[Saved entries]
- - - - - - -

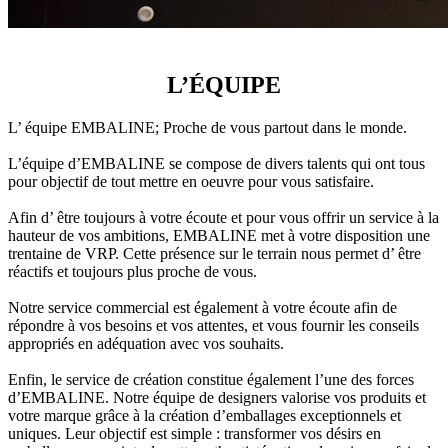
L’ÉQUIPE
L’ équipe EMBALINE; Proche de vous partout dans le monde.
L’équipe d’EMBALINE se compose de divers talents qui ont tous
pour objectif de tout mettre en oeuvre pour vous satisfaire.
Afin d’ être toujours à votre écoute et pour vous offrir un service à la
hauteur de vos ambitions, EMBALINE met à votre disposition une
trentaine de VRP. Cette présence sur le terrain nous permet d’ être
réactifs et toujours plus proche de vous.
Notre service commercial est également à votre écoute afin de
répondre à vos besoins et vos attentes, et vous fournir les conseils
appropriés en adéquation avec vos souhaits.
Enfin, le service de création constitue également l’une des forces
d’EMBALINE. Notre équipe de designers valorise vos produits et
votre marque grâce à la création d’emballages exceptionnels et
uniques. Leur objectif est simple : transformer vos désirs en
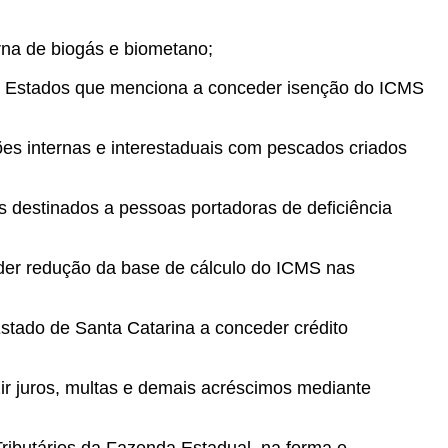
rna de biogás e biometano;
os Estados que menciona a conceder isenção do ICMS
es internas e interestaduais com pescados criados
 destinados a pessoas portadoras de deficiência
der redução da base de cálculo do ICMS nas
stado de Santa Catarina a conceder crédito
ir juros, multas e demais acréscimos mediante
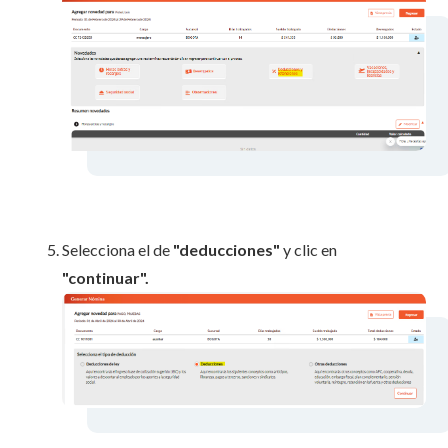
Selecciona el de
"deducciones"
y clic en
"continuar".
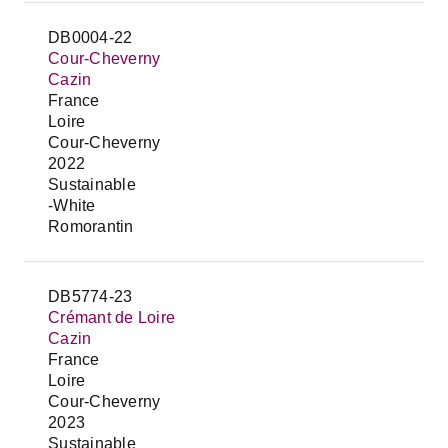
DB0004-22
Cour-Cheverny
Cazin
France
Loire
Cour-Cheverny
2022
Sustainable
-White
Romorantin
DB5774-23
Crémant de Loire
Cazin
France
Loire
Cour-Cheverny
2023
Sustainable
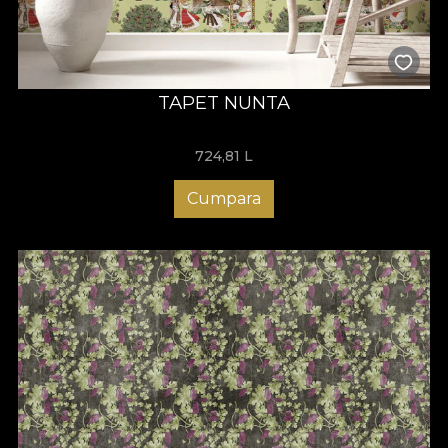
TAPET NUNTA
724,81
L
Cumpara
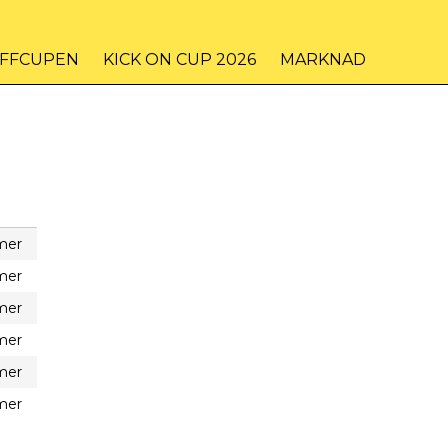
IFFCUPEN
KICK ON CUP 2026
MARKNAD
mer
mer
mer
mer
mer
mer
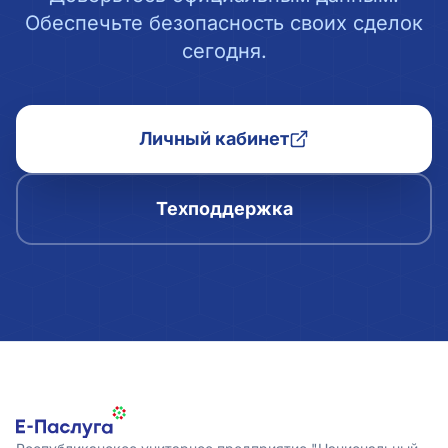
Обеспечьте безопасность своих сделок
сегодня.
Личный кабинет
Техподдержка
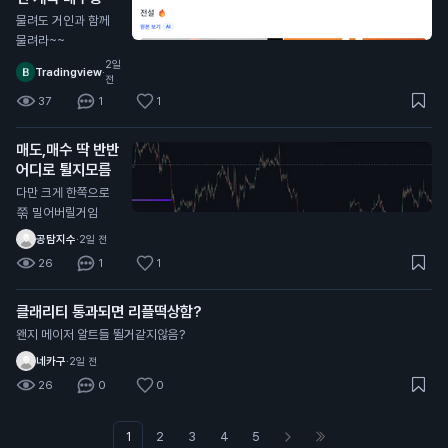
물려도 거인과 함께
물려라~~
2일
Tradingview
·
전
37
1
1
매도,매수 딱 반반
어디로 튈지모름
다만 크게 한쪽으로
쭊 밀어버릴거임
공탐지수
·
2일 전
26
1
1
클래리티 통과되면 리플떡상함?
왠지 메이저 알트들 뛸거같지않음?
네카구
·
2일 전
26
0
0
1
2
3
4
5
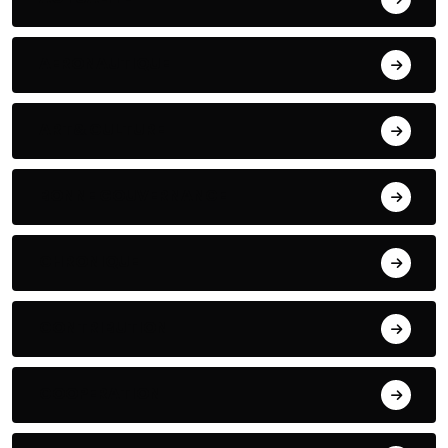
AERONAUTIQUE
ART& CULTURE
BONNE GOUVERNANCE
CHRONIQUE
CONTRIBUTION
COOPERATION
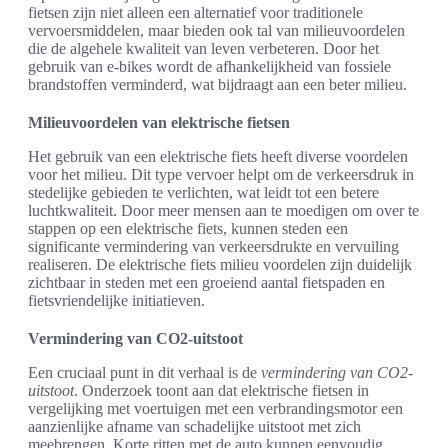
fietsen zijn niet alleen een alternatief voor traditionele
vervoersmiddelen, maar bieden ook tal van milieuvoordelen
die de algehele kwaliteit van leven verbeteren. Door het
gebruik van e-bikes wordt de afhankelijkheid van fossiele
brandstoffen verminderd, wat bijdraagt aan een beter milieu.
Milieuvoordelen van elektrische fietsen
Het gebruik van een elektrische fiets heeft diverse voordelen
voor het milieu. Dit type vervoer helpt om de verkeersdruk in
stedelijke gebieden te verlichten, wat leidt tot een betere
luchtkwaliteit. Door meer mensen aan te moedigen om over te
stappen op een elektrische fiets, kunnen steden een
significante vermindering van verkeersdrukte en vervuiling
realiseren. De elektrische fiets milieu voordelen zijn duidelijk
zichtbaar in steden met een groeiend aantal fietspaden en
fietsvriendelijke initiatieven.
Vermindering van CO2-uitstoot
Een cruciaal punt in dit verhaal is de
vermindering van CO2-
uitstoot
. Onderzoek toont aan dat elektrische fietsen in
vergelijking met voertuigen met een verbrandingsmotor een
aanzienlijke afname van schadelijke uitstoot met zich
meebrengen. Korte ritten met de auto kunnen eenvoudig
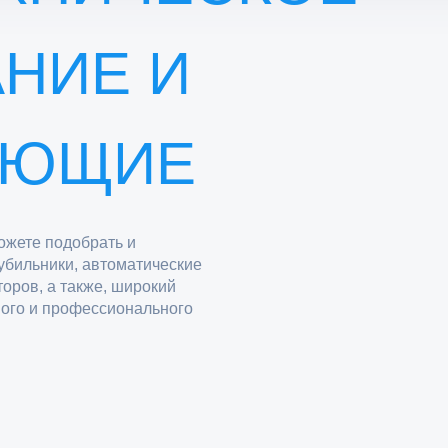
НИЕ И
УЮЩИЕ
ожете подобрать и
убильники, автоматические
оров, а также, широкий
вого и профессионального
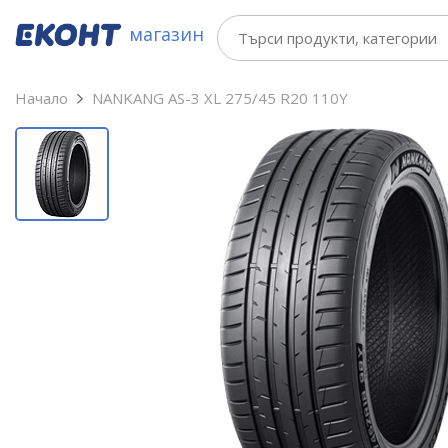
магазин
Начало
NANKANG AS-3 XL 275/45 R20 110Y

- - - - - - -

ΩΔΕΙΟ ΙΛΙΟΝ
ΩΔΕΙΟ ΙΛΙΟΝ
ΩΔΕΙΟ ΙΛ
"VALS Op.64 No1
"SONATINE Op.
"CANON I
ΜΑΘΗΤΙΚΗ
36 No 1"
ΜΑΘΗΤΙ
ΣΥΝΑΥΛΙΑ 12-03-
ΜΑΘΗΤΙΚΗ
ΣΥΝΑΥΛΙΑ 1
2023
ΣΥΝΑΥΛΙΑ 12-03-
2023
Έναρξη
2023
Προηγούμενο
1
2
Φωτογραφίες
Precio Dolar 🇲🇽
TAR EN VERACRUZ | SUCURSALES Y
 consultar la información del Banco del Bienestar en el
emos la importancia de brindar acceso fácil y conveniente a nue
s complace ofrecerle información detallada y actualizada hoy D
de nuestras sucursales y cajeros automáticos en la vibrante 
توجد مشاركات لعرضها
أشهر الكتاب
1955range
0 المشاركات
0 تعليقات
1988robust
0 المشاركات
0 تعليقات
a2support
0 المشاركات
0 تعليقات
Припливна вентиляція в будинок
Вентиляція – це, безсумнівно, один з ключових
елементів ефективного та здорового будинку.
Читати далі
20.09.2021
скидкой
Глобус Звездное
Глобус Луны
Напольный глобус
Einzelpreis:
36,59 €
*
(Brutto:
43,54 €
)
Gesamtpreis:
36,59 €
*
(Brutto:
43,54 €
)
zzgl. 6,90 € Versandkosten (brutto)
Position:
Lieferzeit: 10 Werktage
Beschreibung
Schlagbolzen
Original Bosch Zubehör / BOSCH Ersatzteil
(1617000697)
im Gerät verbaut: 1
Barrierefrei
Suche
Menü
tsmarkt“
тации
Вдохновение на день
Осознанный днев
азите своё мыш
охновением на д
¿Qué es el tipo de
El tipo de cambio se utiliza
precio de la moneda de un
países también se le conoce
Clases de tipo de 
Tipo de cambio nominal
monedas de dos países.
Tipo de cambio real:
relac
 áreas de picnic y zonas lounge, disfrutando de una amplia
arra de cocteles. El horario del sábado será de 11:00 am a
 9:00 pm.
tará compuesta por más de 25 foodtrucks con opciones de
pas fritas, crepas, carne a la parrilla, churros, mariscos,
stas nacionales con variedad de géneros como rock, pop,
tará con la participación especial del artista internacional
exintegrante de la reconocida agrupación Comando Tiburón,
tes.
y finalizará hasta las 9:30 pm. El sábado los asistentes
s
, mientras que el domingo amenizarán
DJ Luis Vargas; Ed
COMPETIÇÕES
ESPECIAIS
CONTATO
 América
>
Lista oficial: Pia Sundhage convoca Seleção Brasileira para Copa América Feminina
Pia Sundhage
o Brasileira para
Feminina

- - - - - - -

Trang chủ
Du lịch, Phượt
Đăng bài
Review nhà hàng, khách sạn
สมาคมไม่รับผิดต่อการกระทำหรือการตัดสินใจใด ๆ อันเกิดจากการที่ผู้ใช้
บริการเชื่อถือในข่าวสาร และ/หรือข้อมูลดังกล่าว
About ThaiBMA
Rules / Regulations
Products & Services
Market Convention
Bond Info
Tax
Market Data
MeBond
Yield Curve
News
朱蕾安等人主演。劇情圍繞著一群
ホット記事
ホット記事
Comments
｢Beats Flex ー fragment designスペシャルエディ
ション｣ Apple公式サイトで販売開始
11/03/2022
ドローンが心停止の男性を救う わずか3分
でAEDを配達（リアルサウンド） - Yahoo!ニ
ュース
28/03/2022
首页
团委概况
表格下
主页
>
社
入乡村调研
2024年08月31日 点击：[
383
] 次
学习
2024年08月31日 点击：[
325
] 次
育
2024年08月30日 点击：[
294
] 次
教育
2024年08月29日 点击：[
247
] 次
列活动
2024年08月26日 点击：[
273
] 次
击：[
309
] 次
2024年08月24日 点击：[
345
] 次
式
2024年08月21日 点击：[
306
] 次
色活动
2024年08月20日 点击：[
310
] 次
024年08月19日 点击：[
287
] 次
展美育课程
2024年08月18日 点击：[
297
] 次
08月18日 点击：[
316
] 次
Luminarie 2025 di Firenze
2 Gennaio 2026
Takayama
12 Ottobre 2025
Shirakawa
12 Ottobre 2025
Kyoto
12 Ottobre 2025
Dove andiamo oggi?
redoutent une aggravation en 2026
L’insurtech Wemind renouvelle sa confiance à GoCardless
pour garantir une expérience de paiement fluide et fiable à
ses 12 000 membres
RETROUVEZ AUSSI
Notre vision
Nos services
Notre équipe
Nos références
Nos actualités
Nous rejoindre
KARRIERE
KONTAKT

- - - - - - -

What is required =
Filter the records above down to the lines containing "cambio".

Solution for this exercise =
El tipo de cambio se utiliza
Tipo de cambio nominal
Tipo de cambio real:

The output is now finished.